» **DATA TO USE**:
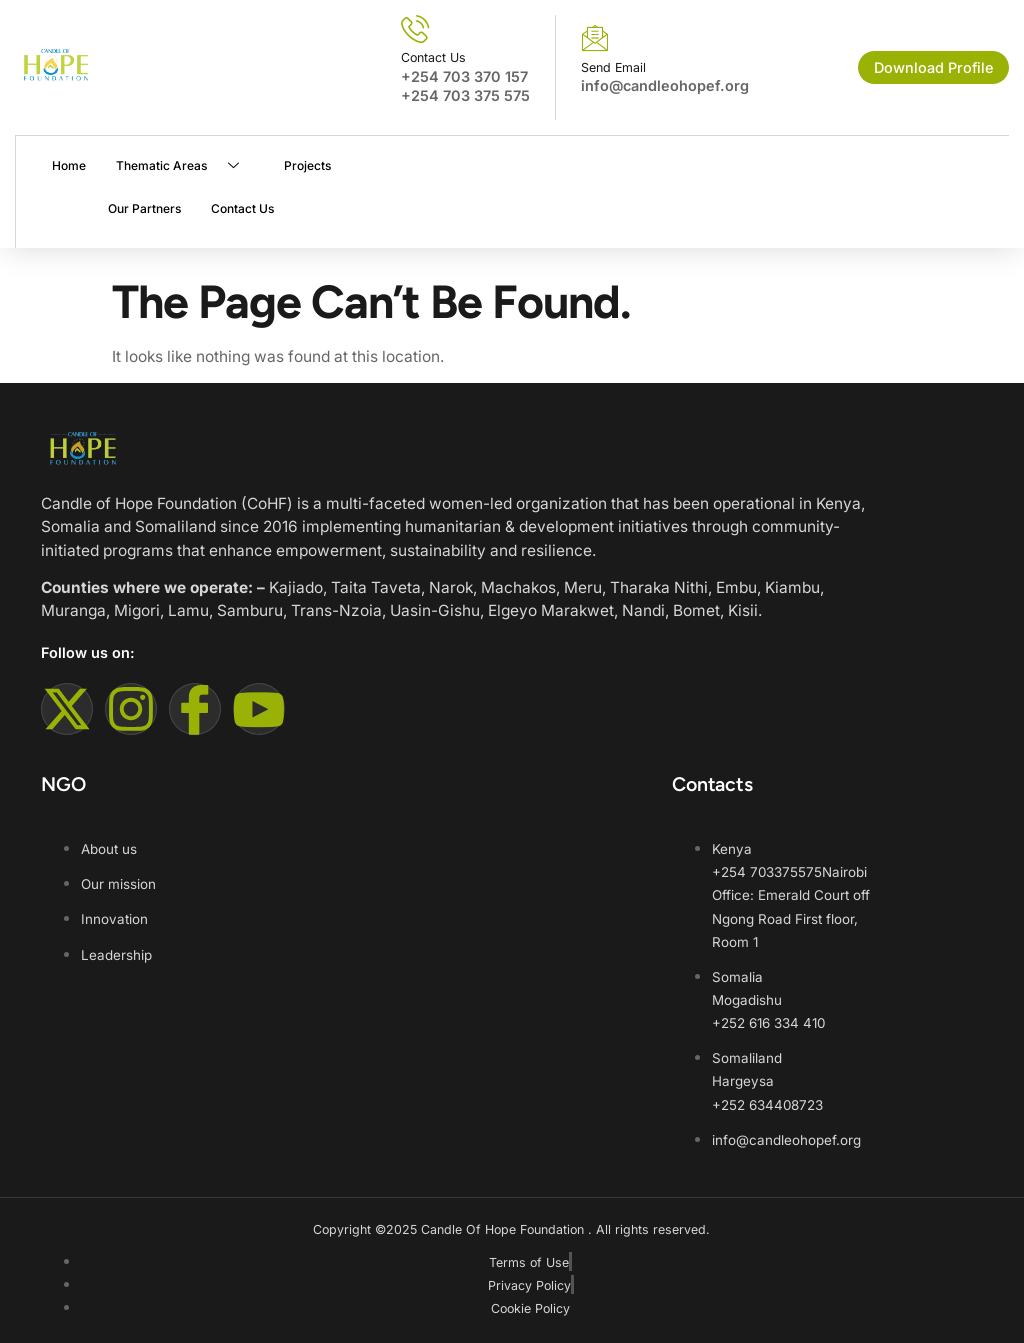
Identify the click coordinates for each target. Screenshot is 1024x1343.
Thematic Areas (184, 165)
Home (68, 165)
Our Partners (143, 208)
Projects (306, 165)
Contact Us (241, 208)
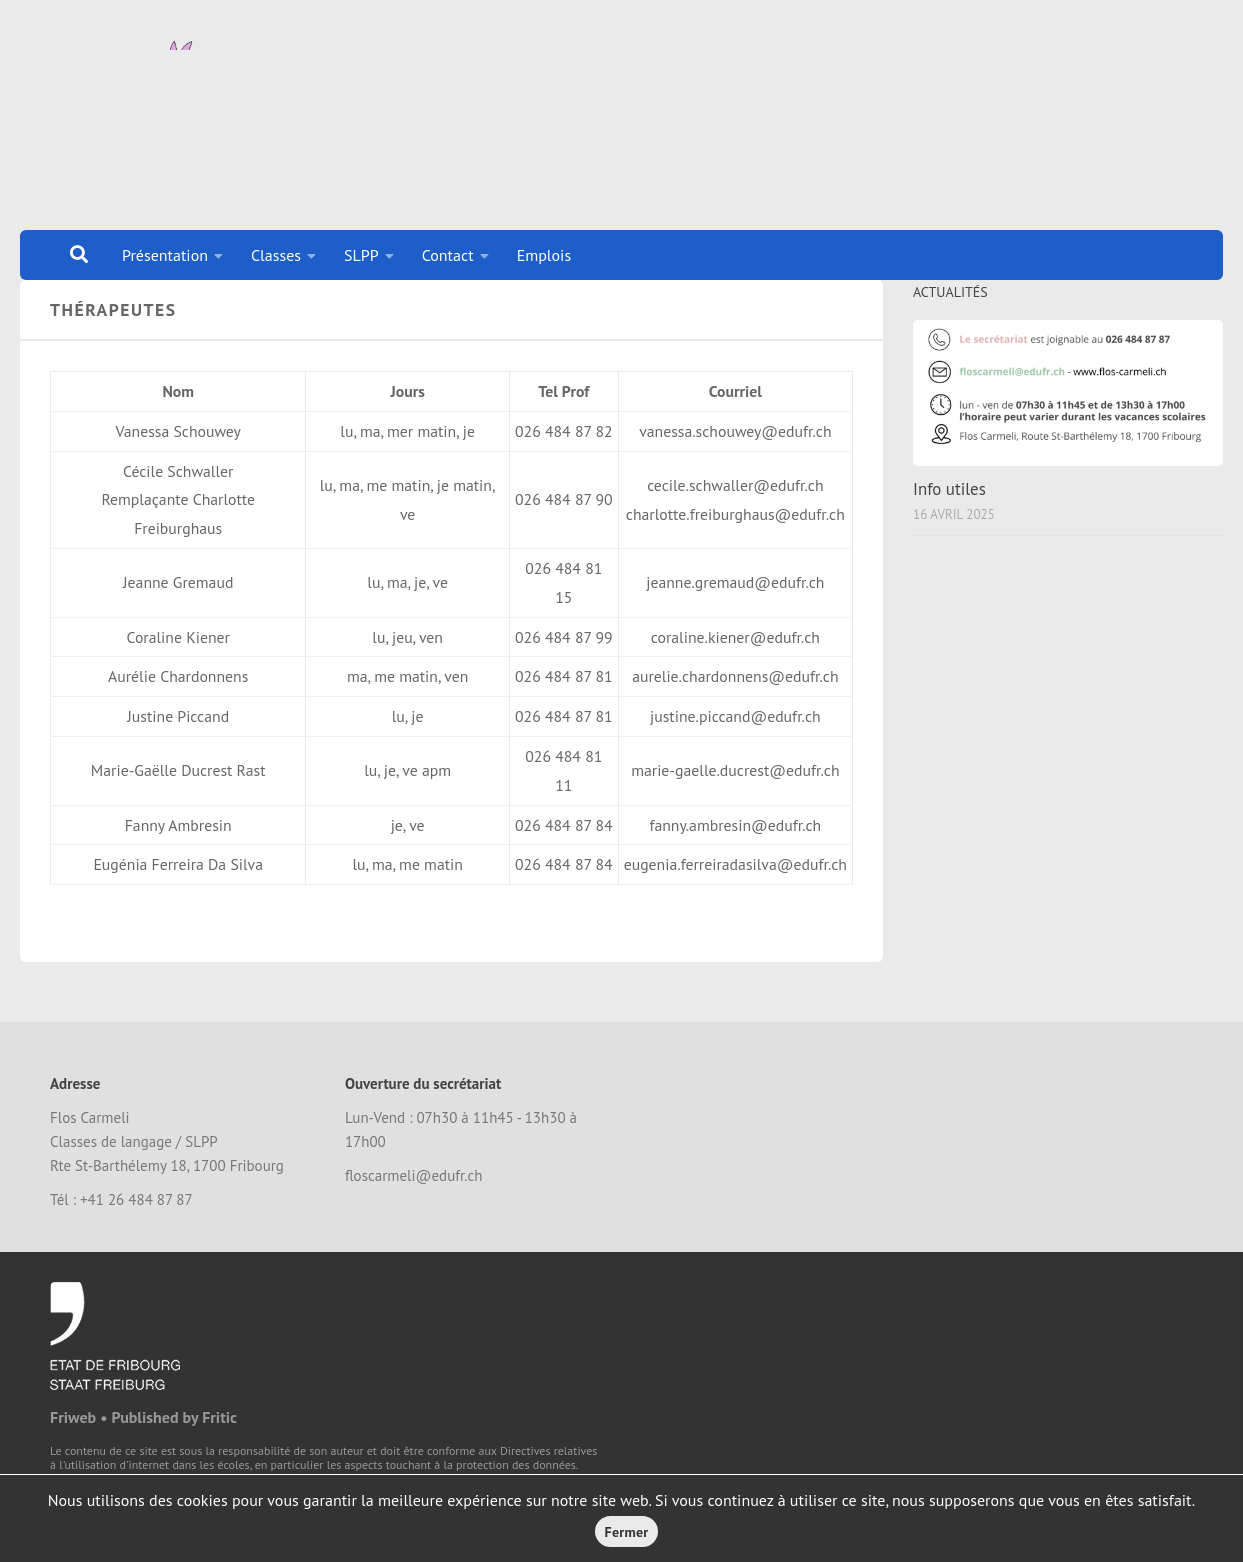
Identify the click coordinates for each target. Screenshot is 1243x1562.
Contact (448, 255)
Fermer (627, 1532)
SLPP (361, 255)
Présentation (165, 255)
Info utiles (949, 514)
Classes (276, 255)
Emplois (544, 255)
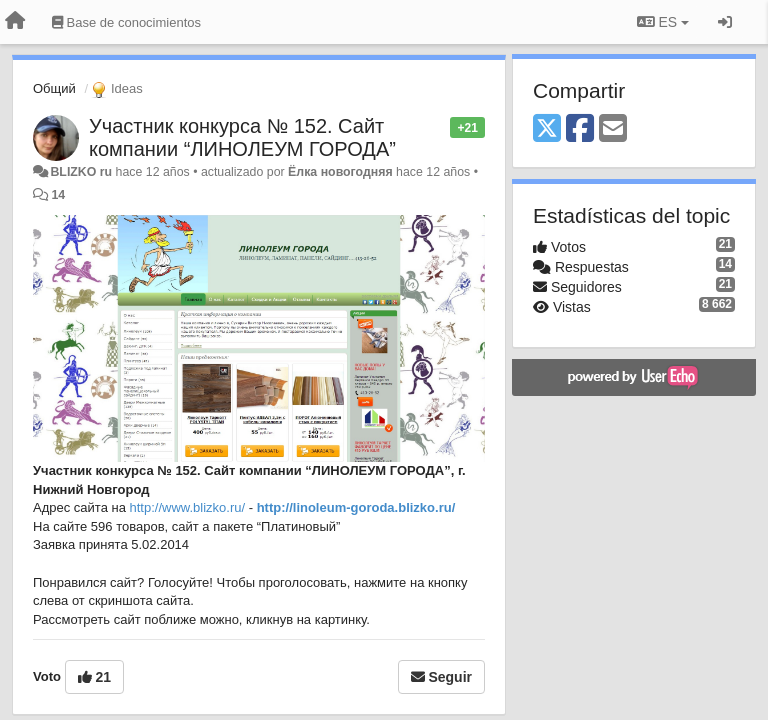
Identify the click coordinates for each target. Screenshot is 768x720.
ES (663, 22)
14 (58, 195)
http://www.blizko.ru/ (188, 507)
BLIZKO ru (82, 172)
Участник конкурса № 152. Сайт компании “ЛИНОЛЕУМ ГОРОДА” (242, 137)
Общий (54, 88)
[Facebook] (580, 129)
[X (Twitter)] (547, 129)
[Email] (613, 129)
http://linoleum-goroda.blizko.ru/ (356, 507)
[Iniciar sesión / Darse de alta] (725, 22)
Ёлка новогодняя (340, 172)
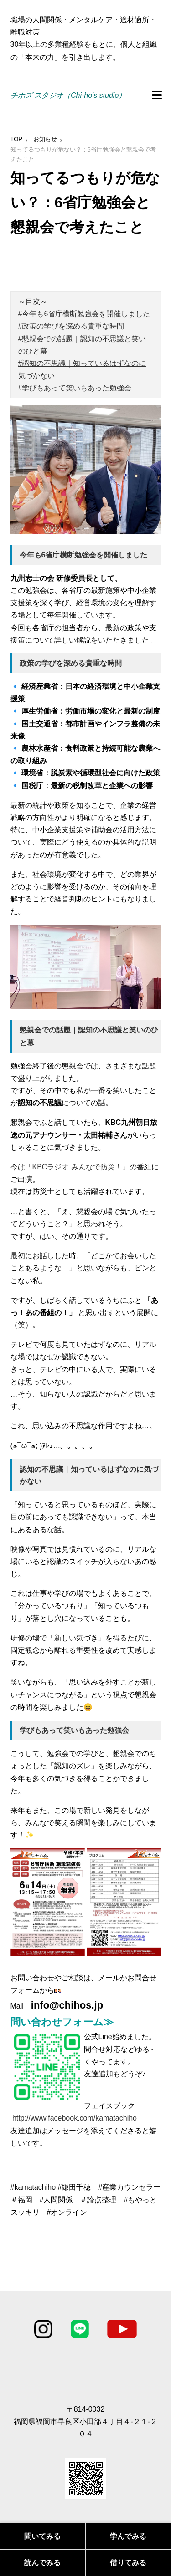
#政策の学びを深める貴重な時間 (71, 326)
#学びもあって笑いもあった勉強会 (75, 388)
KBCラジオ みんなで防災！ (77, 1167)
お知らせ (45, 139)
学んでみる (128, 2536)
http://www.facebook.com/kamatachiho (74, 2118)
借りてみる (128, 2562)
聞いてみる (42, 2536)
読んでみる (42, 2562)
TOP (16, 139)
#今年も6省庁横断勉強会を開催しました (84, 314)
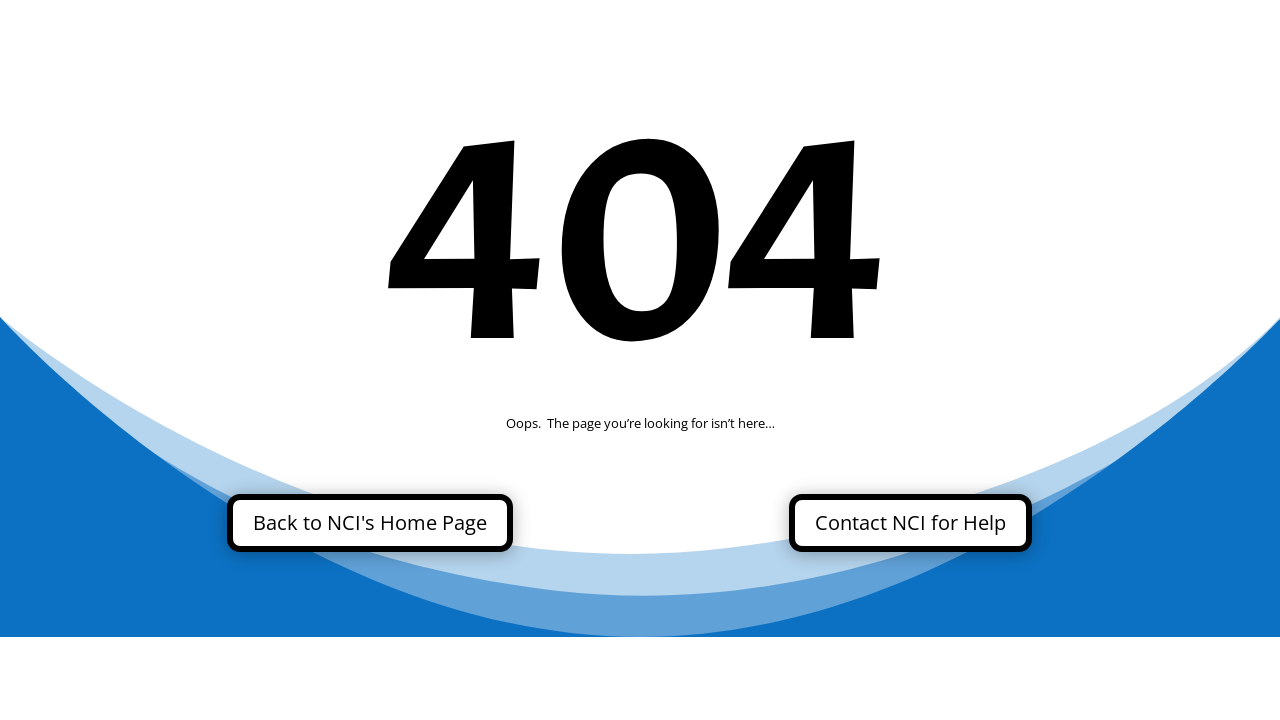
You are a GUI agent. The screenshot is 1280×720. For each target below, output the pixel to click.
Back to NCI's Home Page (370, 522)
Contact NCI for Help (910, 522)
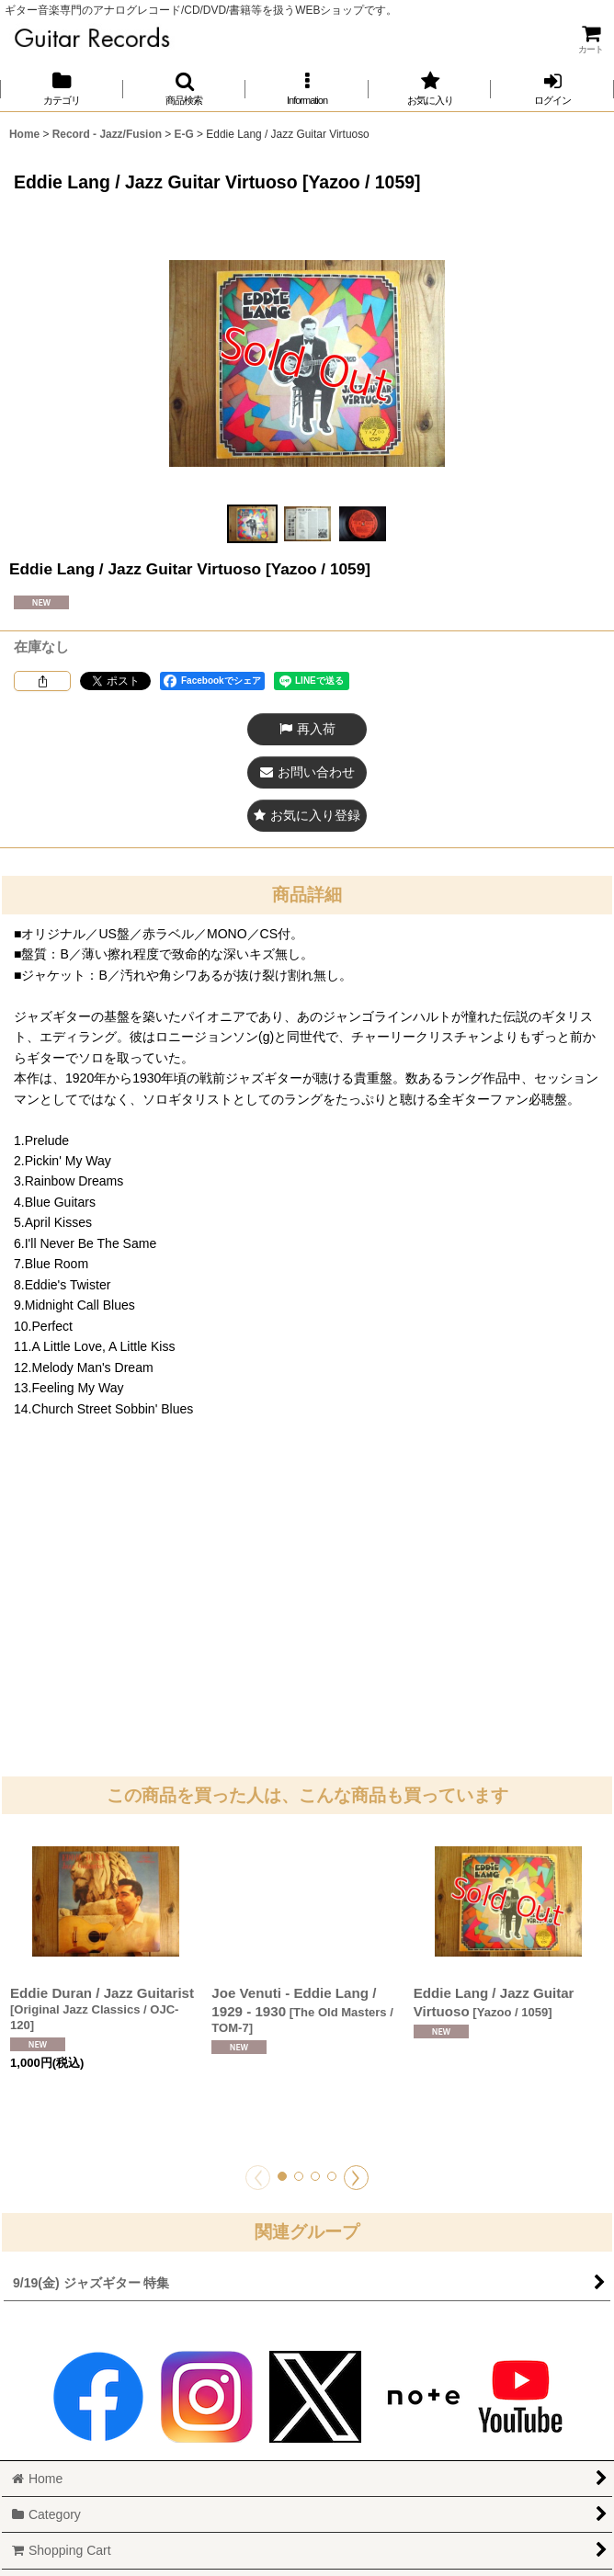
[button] (184, 88)
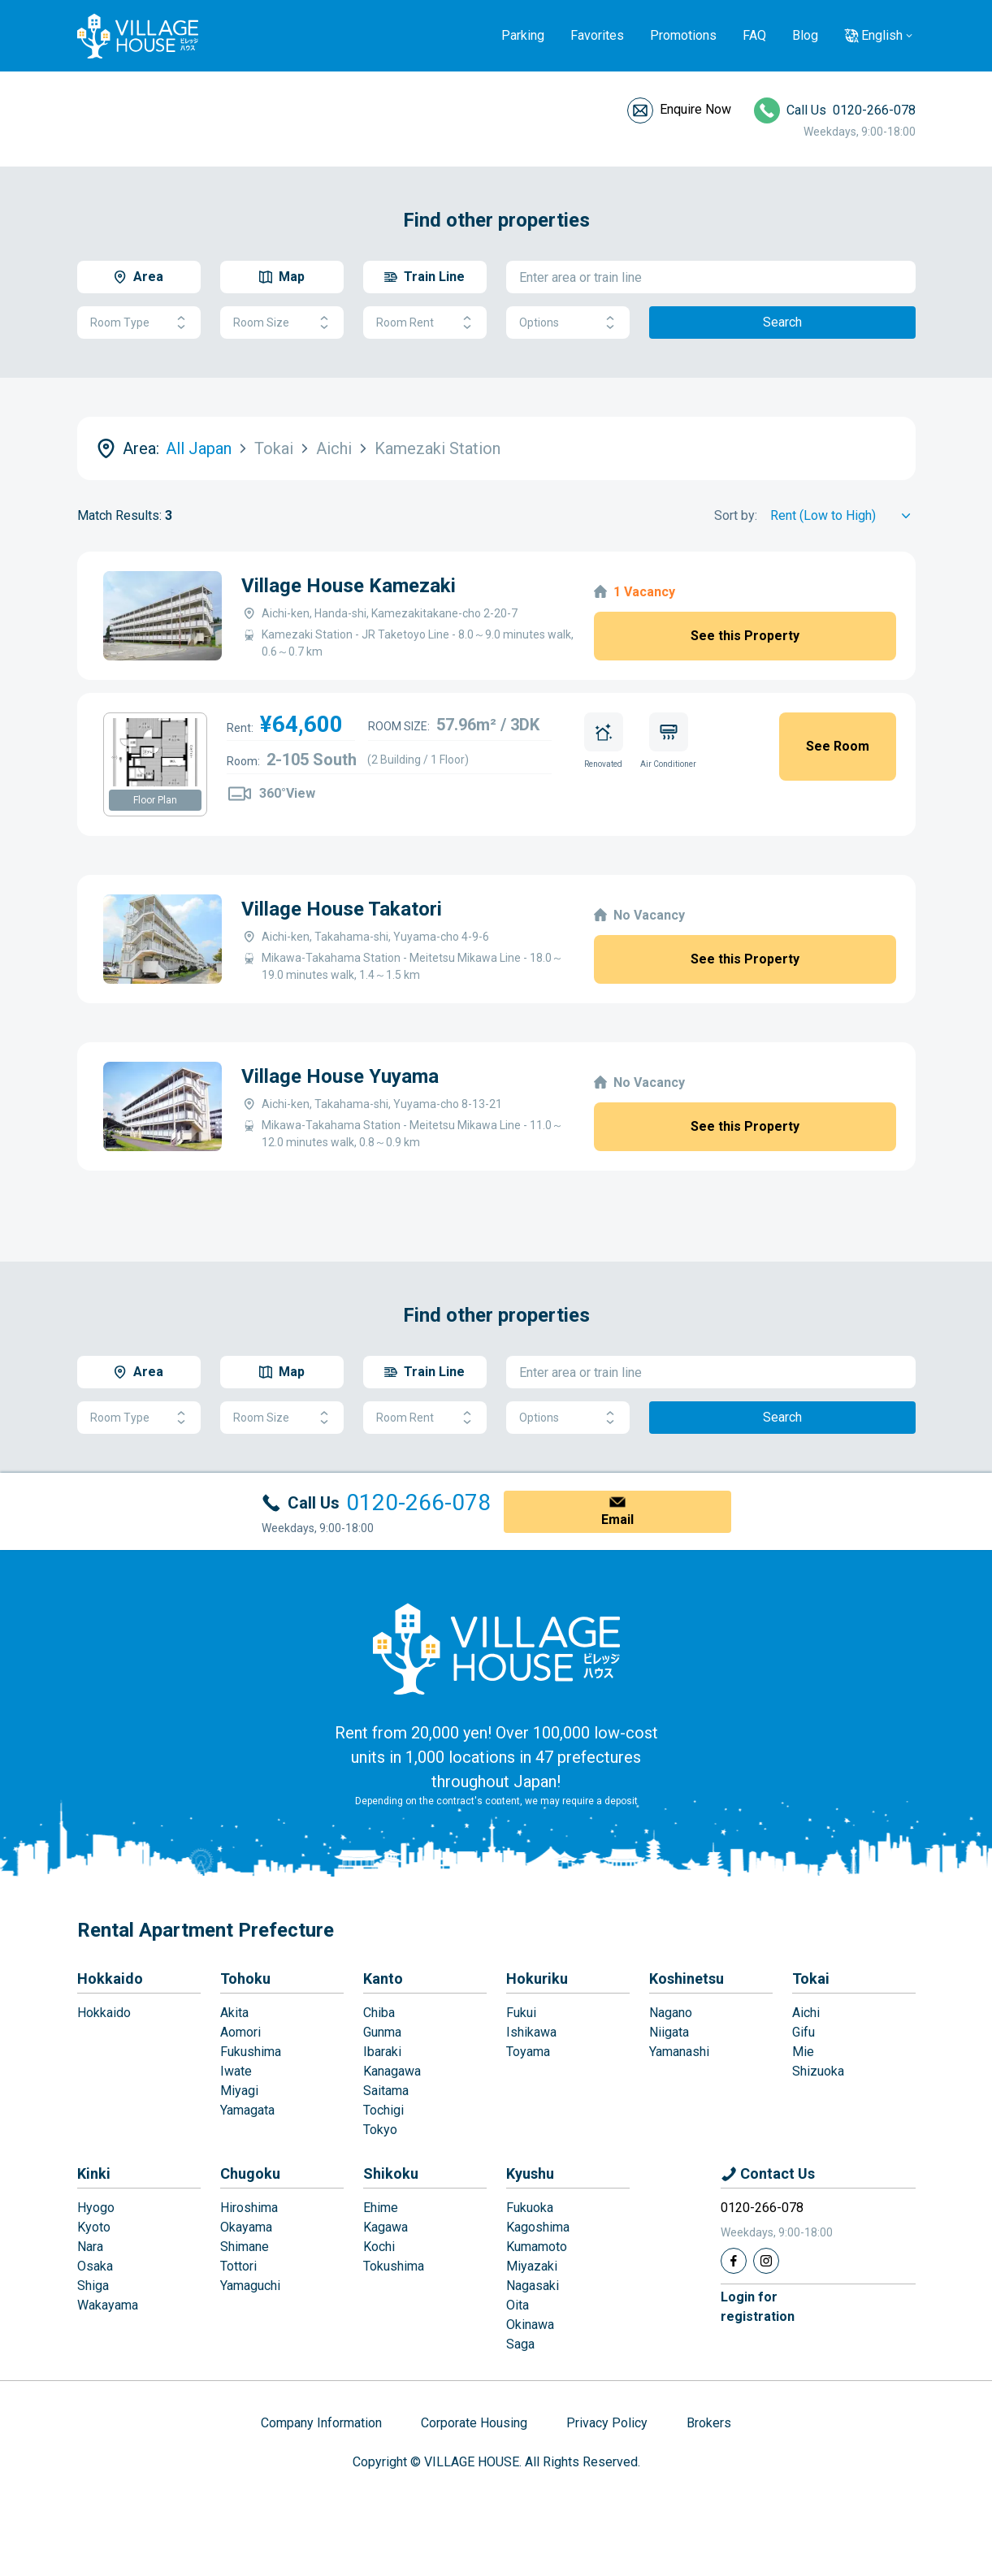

» **WHAT IS REQUIRED**: Write out, exactly and only, the lines from the one containing "#今年も6省庁横断勉強会を開催しました (84, 314)" through the last line of the material above. Pictures do not go in the copy.

» **EXPECTED OUTPUT**:
#今年も6省庁横断勉強会を開催しました (84, 314)
You are a GUI agent. The screenshot is 1280×720. For each target below, output the pixel to click.
Back to NCI's Home Page (370, 522)
Contact NCI for Help (910, 522)
[button] (184, 88)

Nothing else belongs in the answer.